The Matadors

Excerpt from Where the Ox Does Not Plow

I was working in farmer Moore’s fields when the Matadors were offered a job performing at one of the new, ambitiously luxurious hotels in the budding resort area in South Padre Island, on the “Gulf-of-Dreams” coast about fifty miles east of Weslaco. The hotel was called the “Sea Island,” and for years it was the most glamorous in the area, until it was absorbed by one of the big transnationals. Thanks to our agent Bob Dixon’s hustle, the Matadors were offered work on Friday and Saturday, two performances each evening, for a total salary of one hundred dollars—a stupendous sum to us, which we split evenly (with a token amount, ten dollars, going to Dixon). By this time the Matadors had acquired a regional reputation, and our musical selection was diverse and professional enough to impress the management at the Sea Island. They brought us in for an audition, liked the flair of our performance, and hired us to entertain in the hotel’s Outrigger Club.

The contrast between the Outrigger Club and the streets of Weslaco was striking.
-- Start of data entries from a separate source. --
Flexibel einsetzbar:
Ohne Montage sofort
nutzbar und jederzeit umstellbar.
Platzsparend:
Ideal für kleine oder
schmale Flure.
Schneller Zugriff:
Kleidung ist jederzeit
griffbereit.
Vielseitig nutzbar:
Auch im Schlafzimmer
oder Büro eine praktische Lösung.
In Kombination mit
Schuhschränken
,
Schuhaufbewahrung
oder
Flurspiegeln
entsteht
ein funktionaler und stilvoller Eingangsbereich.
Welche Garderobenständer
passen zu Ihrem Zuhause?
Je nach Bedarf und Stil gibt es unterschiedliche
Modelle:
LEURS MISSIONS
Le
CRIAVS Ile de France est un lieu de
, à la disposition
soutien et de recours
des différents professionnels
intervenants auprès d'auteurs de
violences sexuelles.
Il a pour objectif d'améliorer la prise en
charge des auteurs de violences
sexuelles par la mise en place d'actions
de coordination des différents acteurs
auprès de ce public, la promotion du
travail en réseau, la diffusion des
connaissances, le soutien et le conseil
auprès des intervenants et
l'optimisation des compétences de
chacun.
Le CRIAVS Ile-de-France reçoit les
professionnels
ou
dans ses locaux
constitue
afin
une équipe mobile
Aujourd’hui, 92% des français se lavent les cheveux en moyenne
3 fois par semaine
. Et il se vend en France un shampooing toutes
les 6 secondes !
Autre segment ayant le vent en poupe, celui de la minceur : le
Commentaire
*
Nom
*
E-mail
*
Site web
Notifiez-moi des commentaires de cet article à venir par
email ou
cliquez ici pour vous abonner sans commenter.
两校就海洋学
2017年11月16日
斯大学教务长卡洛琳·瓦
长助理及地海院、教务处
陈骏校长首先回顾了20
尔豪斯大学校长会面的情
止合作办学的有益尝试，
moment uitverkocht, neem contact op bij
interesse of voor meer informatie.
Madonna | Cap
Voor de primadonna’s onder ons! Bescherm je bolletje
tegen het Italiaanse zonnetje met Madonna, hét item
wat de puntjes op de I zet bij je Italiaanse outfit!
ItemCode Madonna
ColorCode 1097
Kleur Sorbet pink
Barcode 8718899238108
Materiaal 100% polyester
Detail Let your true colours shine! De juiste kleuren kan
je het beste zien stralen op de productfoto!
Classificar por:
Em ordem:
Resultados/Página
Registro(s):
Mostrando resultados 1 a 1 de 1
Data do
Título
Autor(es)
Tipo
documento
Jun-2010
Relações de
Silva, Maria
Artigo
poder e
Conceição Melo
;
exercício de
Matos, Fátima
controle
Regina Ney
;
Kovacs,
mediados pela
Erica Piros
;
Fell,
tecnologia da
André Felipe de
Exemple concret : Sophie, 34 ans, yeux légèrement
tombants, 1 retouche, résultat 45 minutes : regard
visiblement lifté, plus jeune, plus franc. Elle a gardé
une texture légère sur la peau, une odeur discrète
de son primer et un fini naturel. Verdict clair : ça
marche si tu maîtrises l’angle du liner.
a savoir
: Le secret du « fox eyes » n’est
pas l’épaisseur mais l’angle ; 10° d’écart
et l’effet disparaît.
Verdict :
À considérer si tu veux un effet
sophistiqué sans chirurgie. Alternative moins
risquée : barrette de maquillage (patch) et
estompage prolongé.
To begin with, besides the Matadors, the only Mexicans at the resort were the cooks and housemaids. Then there was the restrained luxury and genteel, bourgeois manner of the sun-bronzed Anglos who patronized the Outrigger, which seemed light years removed from the carnivalesque bustle of the barrio. The vacationers would have considered exotic and perhaps bizarre the raw cries of barrio tamal and menudo vendors, the vulgar palomillas (adolescent cliques), and the cacophonous conjunto music blaring out of open windows. The yawning divide between the two social extremes was punctuated by the discrepancy between my life as entertainer in the hightoned Sea Island and as irrigator in the mucky fields of farmer Moore. (Despite my new job as entertainer, my father insisted I fulfill my obligations to our patrón.) The surreal transformation I experienced switching from one occupation to the other stunned me every time I stepped on the stage of the Outrigger, and I constantly dreaded fainting while performing—so inadequate did I feel to the task of entertaining such a dazzling group of socialites.

But the same juvenile self-doubt that led me to feel like an artistic imposter also spurred a sense of bravado—as it did to my partners—and the rough luster of the brash young Matadors seems to have carried the day for us. The Anglo vacationers took us to heart.